Total energy may be written as the sum of the energies over all phonon modes, indexed by wavevector, $\textbf{k}$, and polarization index, $\textit{p}$:

$$ U_{lat} = \sum_{\textbf{k}}\sum_{\textit{p}}U_{\textbf{k},\textit{p}} = \sum_{\textbf{k}}\sum_{\textit{p}} \langle n_{\textbf{k},\textit{p}} \rangle\hbar\omega_{\textbf{k},\textit{p}} $$

But since we are only interested in the case where all the atoms are in the ground state, this becomes,

$$ U_{lat} = \sum_{\textbf{k}}\sum_{\textit{p}} {1\over 2} \hbar\omega_{\textbf{k},\textit{p}} $$

Suppose the crystal has $D_{\textit{p}}(\omega)d\omega$ modes of a give polarization $\textit{p}$ in the frequency range $\omega$ to $\omega + d\omega$, then the energy is now,

$$ U = \sum_{\textit{p}} \int {1\over2}\hbar\omega D_{\textit{p}}(\omega)d\omega $$

We can now apply the Debye Model.
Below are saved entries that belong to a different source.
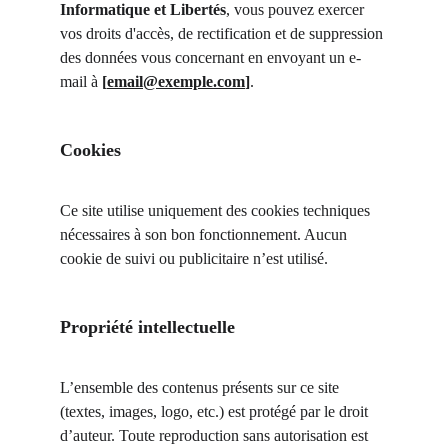
Informatique et Libertés
, vous pouvez exercer 
vos droits d'accès, de rectification et de suppression 
des données vous concernant en envoyant un e-
mail à 
[
email@exemple.com
]
.
Cookies
Ce site utilise uniquement des cookies techniques 
nécessaires à son bon fonctionnement. Aucun 
cookie de suivi ou publicitaire n’est utilisé.
Propriété intellectuelle
L’ensemble des contenus présents sur ce site 
(textes, images, logo, etc.) est protégé par le droit 
d’auteur. Toute reproduction sans autorisation est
The density of states is,

$$ D(\omega) = \frac{V\omega^2}{2\pi^2v^3} $$

and if there are N primitive cells the total number of acoustic modes is $N$. The cutoff frequency is then,

$$ \omega^3_D = \frac{6\pi^2v^3N}{V} \tag{1} $$

We define the Debye temperature as,

$$ \theta_D^3 = \frac{6\hbar^3v^3\pi^2N}{k_B^3V} \tag{2} $$

We can assume that the phonon velocity $v$ is independent of polarization, so we can multiply by a factor of 3. Putting all this together we integrate from 0 to the cutoff frequency to give us:

$$ \begin{align} U &= \left({3\over2}\right)\cdot \left( \frac{\hbar V}{2\pi^2v^3} \right) \int_0^{\omega_D} \omega^3 d\omega\\\\&= \left({3\over2}\right)\cdot \left( \frac{\hbar V}{2\pi^2v^3} \right)\cdot\left( {1\over4}\right)\omega_D^4 \end{align} $$

By playing around with (1) and (2), we can see that $\omega_D = \frac{\theta_D k_B}{\hbar}$, which gives us,

$$ U = \left({3\over2}\right)\cdot \left( \frac{\hbar V}{2\pi^2v^3} \right)\cdot\left( {1\over4}\right)\cdot\left( \frac{\theta_D^4 k_B^4}{\hbar^4} \right) $$

We'll rearrange this slightly to get,

$$ U = \left( {3\over8} \right)\cdot \left( \frac{V}{2\pi^2v^3\hbar^3} \right) \theta_D^4 k_B^4 \tag{3} $$

And by playing around with Eq (2) again, we can see that,

$$ \frac{V}{2\pi^2v^3\hbar^3} = \frac{3N}{k_B^3\theta_D^3} $$

And from here substitute the above in Eq (3) to get,

$$ U = \left( {3\over8} \right)\cdot \left( \frac{3N}{k_B^3\theta_D^3} \right) \theta_D^4 k_B^4 $$

Which reduces to,

$$ U = {9\over8}Nk_B\theta_D $$

This gives us what we want. The only step that I'm a little uncertain on is effectively letting $ \langle n \rangle = {1\over2}$. So if anybody could shed some light on this, it would be much appreciated.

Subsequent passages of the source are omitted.